原題のValléeには「谷間」の意味もありますが、ここでは広やかな川の流域を意味します。とはいえ、さすがに「流域の百合」とは訳せないので、「谷間の百合」で定着しています。バルザックの愛した豊穣なアンドル川(ロワール川の支流)の流域が舞台です。
孤独な青年フェリックスは、トゥールの町の舞踏会でたまたま出会った女性への恋慕にとらわれます。ふたたび会いたいと強い望みを抱いて、トゥーレーヌ地方の館という館をすべて探索しようと心に決めて歩きはじめるのです。アンドル川流域を見晴らすことのできる場所まで来て、甘美な驚きに打たれて、こう考えます。「女性のなかの花であるあの人がこの世のどこかに住んでいるとしたら、ここに違いない」。そして、1本のくるみの木の下で足を休めて、恋する夫人に思いをはせるのです。「天に向かって伸びてゆきながら、その美徳の香気によってこの谷間を満たしている谷間の百合 LE LYS DE CETTE VALLÉE où elle croissait pour le ciel, en la remplissant du parfum de ses vertus」
ついに出会った貞潔な人妻アンリエット・ド・モルソフ夫人は、横暴な夫と病弱な子どものそばで、苦悩多い生活を送っていました。しかし青年は熱烈に夫人を愛し、夫人のほうでも母親のような精神的な愛でこれに応えます。やがて、フェリックスはパリへ行き、グッドレー夫人と官能的な恋に落ちます。モルソフ夫人危篤の知らせを受けて、フェリックスは夫人と再会し、遺書として書かれた手紙を受け取ります。そこには、夫人の、貞淑であろうとして満たされなかった恋の恨みが記されていました。

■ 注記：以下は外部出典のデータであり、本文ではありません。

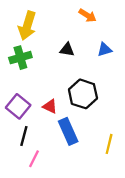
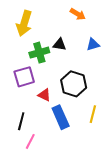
green cross: (20, 58) -> (39, 53), moved
purple square: (18, 106) -> (24, 77), moved, turned 35
yellow line: (109, 144) -> (93, 114), moved

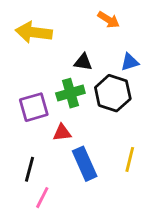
yellow arrow: (24, 23) -> (34, 32), turned 80
green cross: (39, 53) -> (70, 93), moved
black hexagon: (74, 84) -> (113, 93), moved
red triangle: (44, 95) -> (62, 133), turned -32

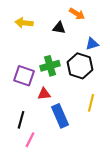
yellow arrow: (34, 32) -> (24, 23), size x0.7
black triangle: (83, 62) -> (59, 28), moved
purple square: (34, 107) -> (24, 76), turned 35
yellow line: (130, 159) -> (91, 103), moved

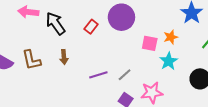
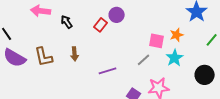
purple circle: (121, 17) -> (117, 15), moved, size x0.6
black arrow: (55, 23) -> (67, 22), size x0.6
gray line: (125, 75) -> (144, 60), moved

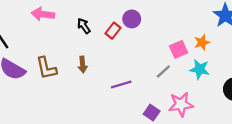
black arrow: (67, 22) -> (84, 26), moved
pink square: (157, 41) -> (179, 49), turned -35
cyan star: (175, 58) -> (200, 69), turned -30

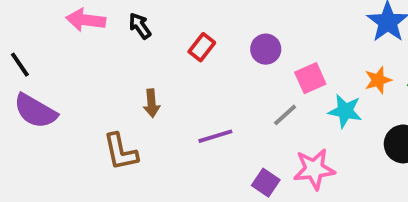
purple circle: (132, 19) -> (266, 49), moved
black arrow: (84, 26) -> (140, 26), moved
orange star: (202, 42) -> (378, 80), moved
brown L-shape: (46, 68) -> (121, 152), moved

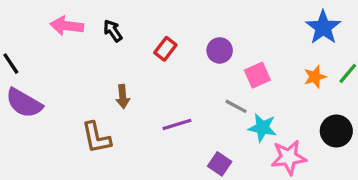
cyan star: (345, 111) -> (262, 128), moved
gray line: (285, 115) -> (236, 106), turned 70
pink star: (314, 169) -> (289, 157), moved

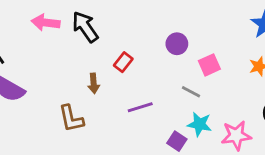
black arrow: (113, 31) -> (85, 27), size x1.6
red rectangle: (165, 49) -> (123, 62), moved
cyan star: (262, 128) -> (199, 124), moved

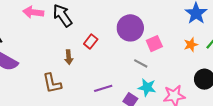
purple circle: (177, 44) -> (130, 28), size x1.6
purple line: (140, 107) -> (103, 88), moved

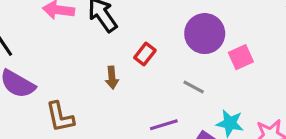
gray line: (141, 63) -> (194, 87), moved
brown L-shape: (52, 83) -> (60, 117), moved

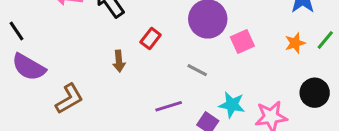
brown L-shape: (60, 117) -> (69, 99), turned -108

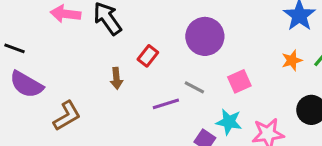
black line: (17, 31) -> (14, 48), turned -36
pink square: (242, 42) -> (239, 81), moved
purple line: (169, 106) -> (166, 104), moved

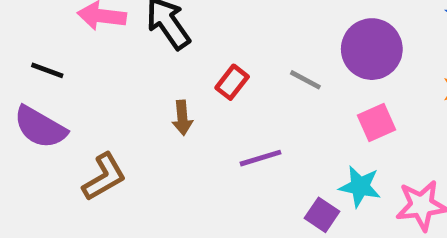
purple circle: (205, 36) -> (372, 49), moved
black line: (14, 48) -> (47, 70), moved
gray line: (194, 87) -> (305, 80), moved

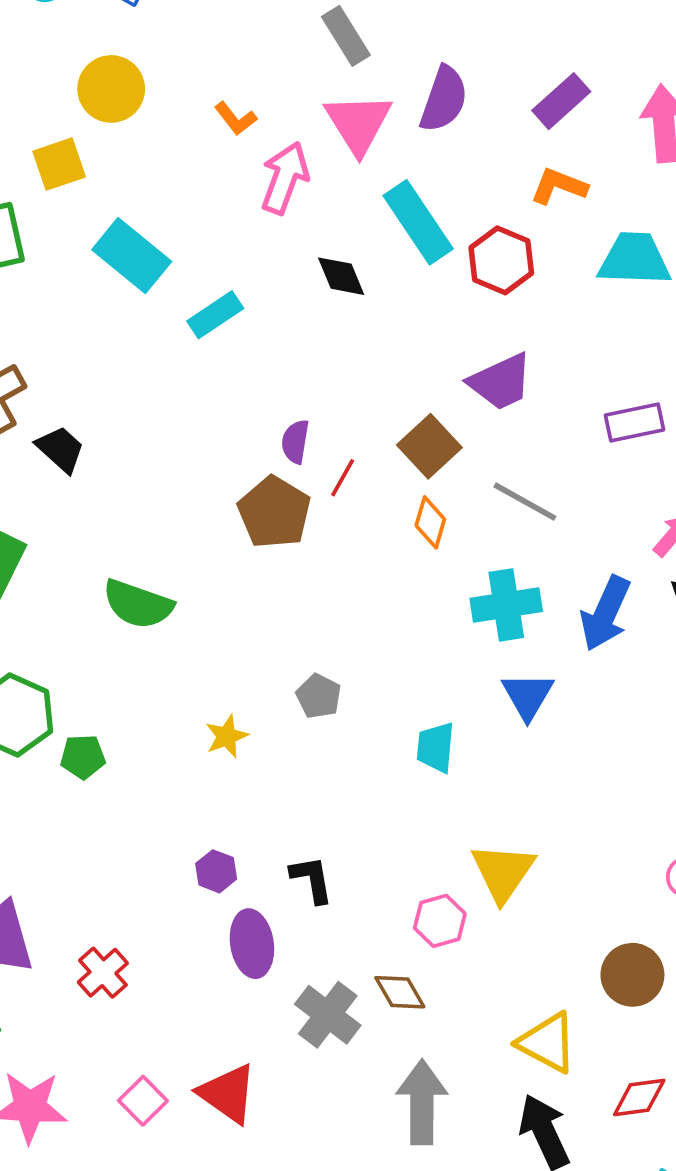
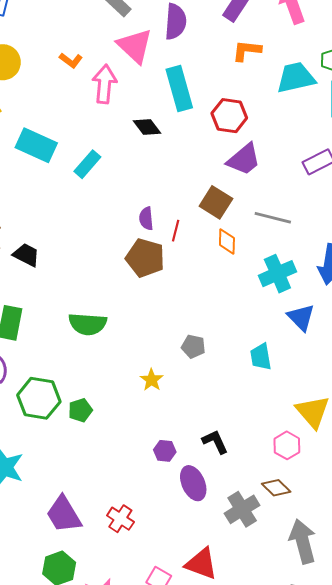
cyan rectangle: (418, 222) -> (179, 89), turned 33
red hexagon: (501, 260) -> (229, 116), moved
gray cross: (328, 1015) -> (242, 509), turned 36

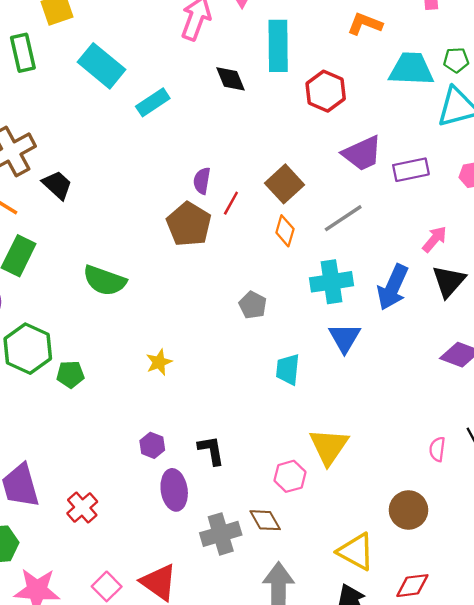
purple trapezoid: (244, 159) -> (362, 153), moved
gray line: (273, 218) -> (343, 218), turned -63
gray pentagon: (193, 346) -> (253, 305), moved

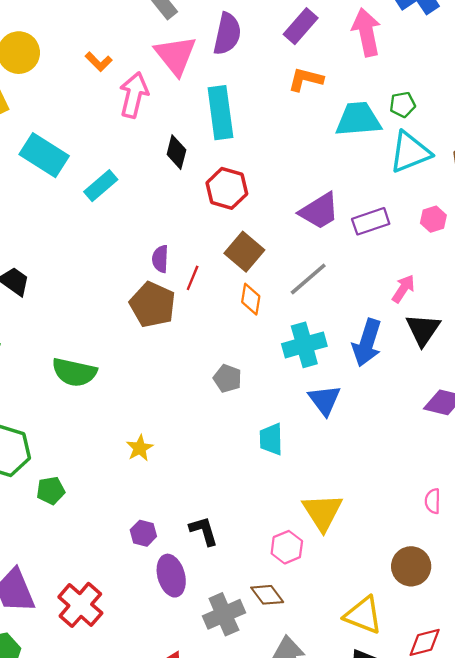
black diamond: (230, 79) -> (176, 152), turned 44
red hexagon: (326, 91) -> (227, 188), moved
green pentagon: (70, 374) -> (51, 491), moved
red cross: (82, 507) -> (80, 605), size x1.4

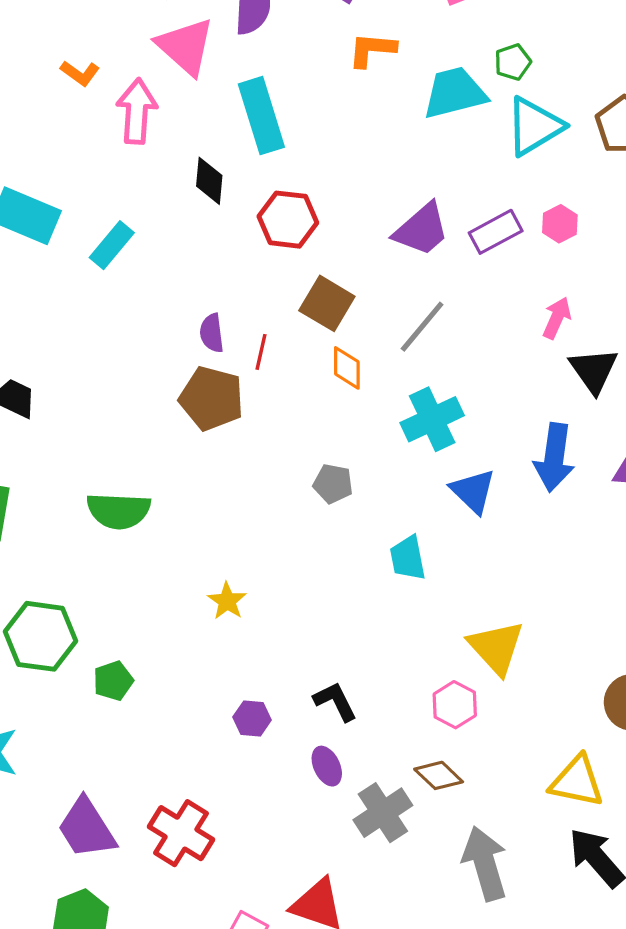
pink hexagon: (433, 219) -> (560, 224), moved
blue arrow: (367, 343) -> (554, 457), moved
purple ellipse: (171, 576) -> (327, 766), moved, size x0.7

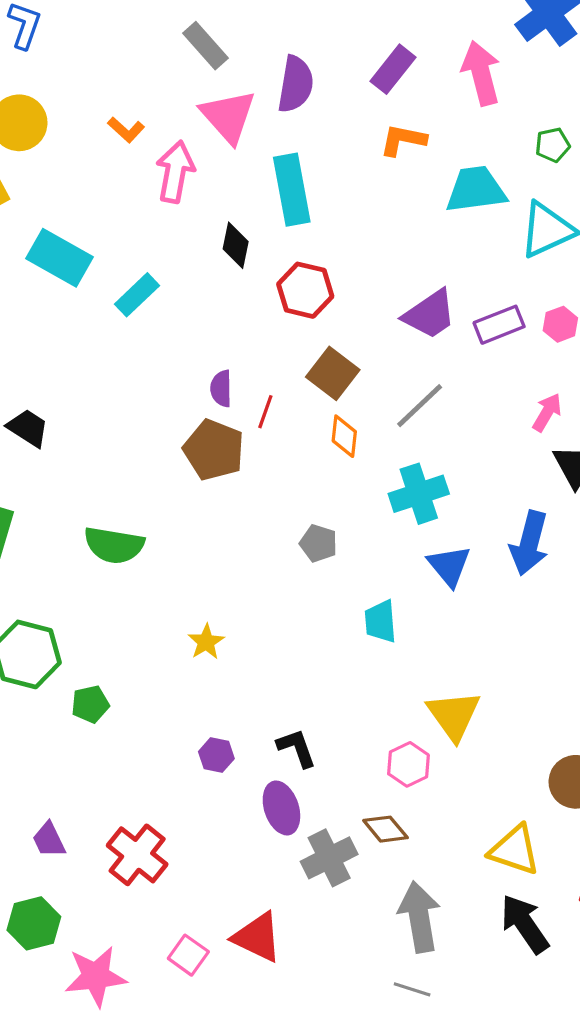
green pentagon: (513, 62) -> (553, 145), moved
purple ellipse: (327, 766) -> (281, 808), size x1.4
purple trapezoid: (87, 828) -> (49, 840), size x0.6

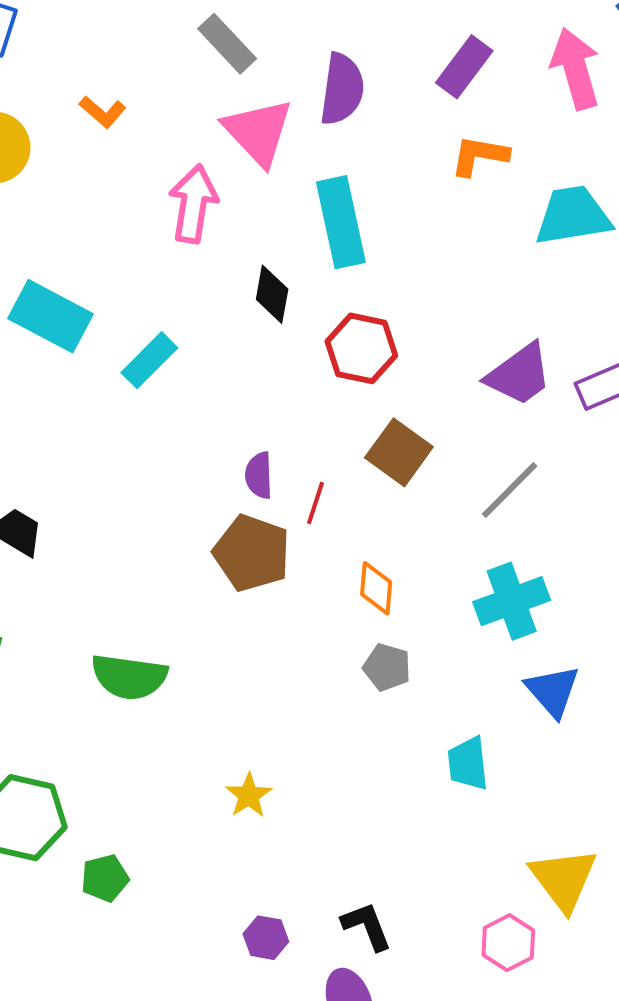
orange L-shape: (126, 130) -> (103, 112), moved
orange diamond: (344, 436) -> (376, 588), moved

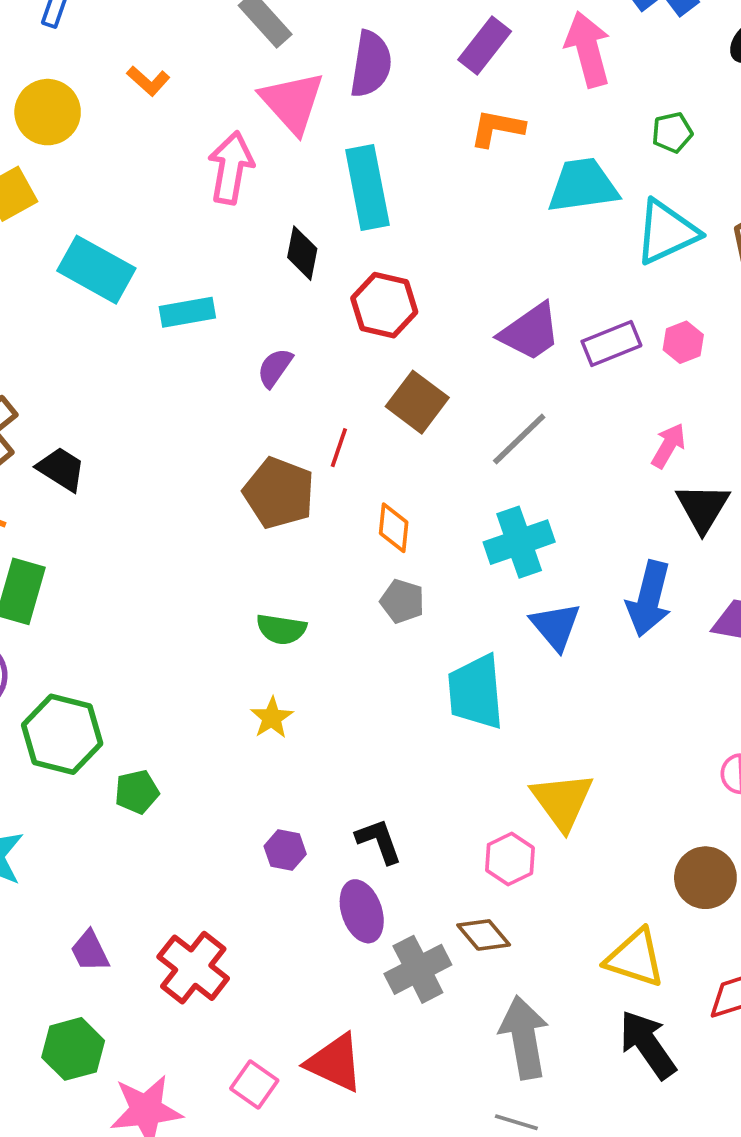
cyan rectangle: (149, 360) -> (187, 312), turned 34
purple semicircle: (259, 475) -> (275, 368), moved, turned 36
green semicircle: (129, 677) -> (281, 629), moved, size x0.7
cyan trapezoid: (468, 764) -> (476, 692), size x1.5

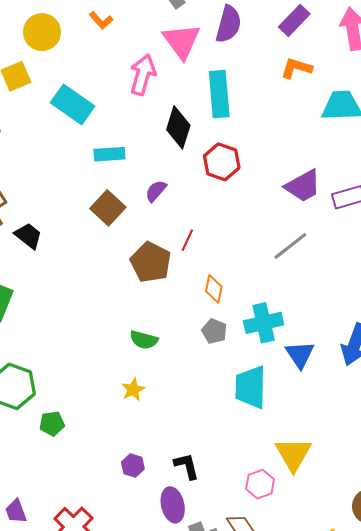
black diamond: (302, 253) -> (178, 127), size x1.4
cyan rectangle: (96, 270) -> (73, 104), moved
brown square: (417, 402) -> (108, 208), moved
cyan cross: (519, 542) -> (264, 323), moved

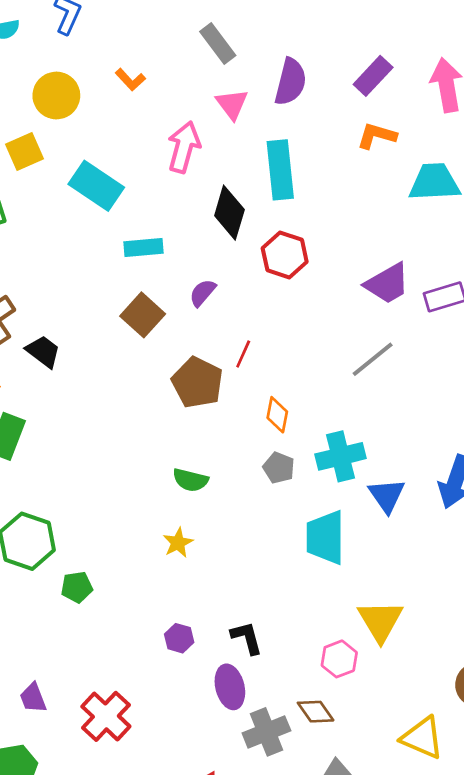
pink triangle: (182, 41) -> (232, 104), size x0.7

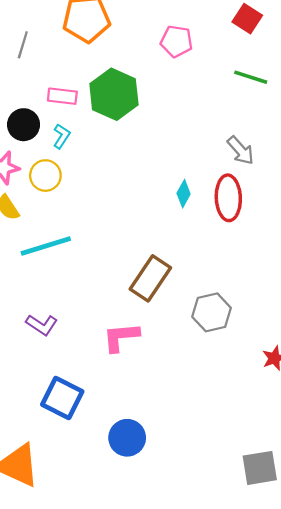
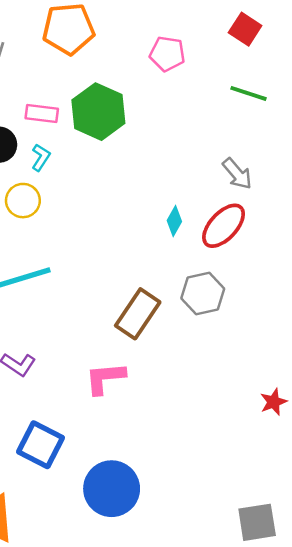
red ellipse: (228, 198) -> (224, 226), turned 45
gray hexagon: (212, 312) -> (203, 293), moved
blue circle: (127, 438) -> (112, 489), size x1.4

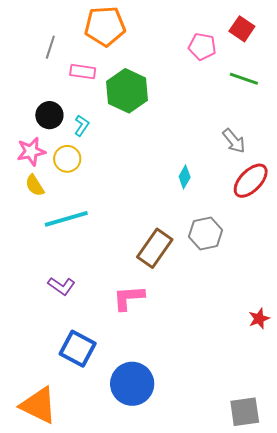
pink pentagon: (167, 54) -> (202, 46), moved
pink rectangle: (42, 114) -> (83, 72), moved
red ellipse: (224, 226) -> (251, 181), moved

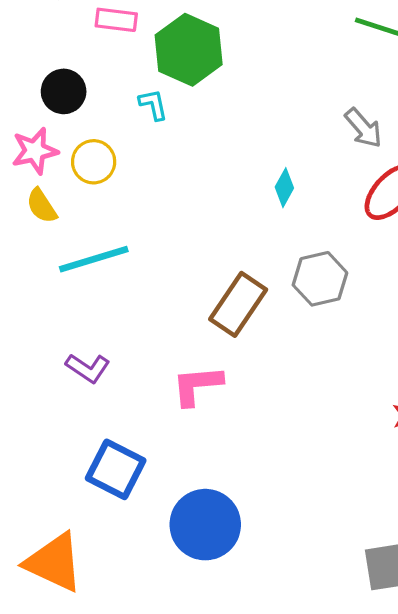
cyan L-shape: (82, 126) -> (153, 105), moved, turned -45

バルザックの小説はいくつか映画化されています。リベット監督の『美しき諍い女』(1992年)と『ランジェ公爵夫人』(2008年)を始めとして、『シャベール大佐の帰還』(1995年)『従妹ベット』(1998年)『ゴリオ爺さん』(2004年)などです。『谷間の百合』に関しては、1970年に制作された2時間のテレビ映画があります。インターネットでは、Ina.frが有料(5ユーロ)で提供しています。原作を忠実にたどっただけの映画ですが、フェリックスとモルソフ夫人がボートで周遊するアンドル川、そして散歩する流域の風景が美しいです。
『谷間の百合』とそこに描かれたアンドル川を語るときに、忘れてならないのがサッシェの城館です。作家となったバルザックは、ときおりパリを逃れて、故郷トゥーレーヌ地方に帰り、知り合いの貴族マルゴンヌが所有するサッシェの城館の一室を借りて執筆を行いました。ここで『谷間の百合』『ゴリオ爺さん』などが書かれました。現在はバルザック記念館になっています。車がないと簡単に行くことができませんが、1981年、当時トゥールに住んでいた友人が、アンドル川を遡行してサッシェの城館まで連れて行ってくれました。Youtubeでは、« Balzac au château de Saché » と題した4分半ほどの紹介映像を見ることができます。フランスの田舎の美しいシャトーの雰囲気がよく伝わってきます。案内役の女の子の笑顔がいいです。彼女のフランス語を聴くのも心地良いです。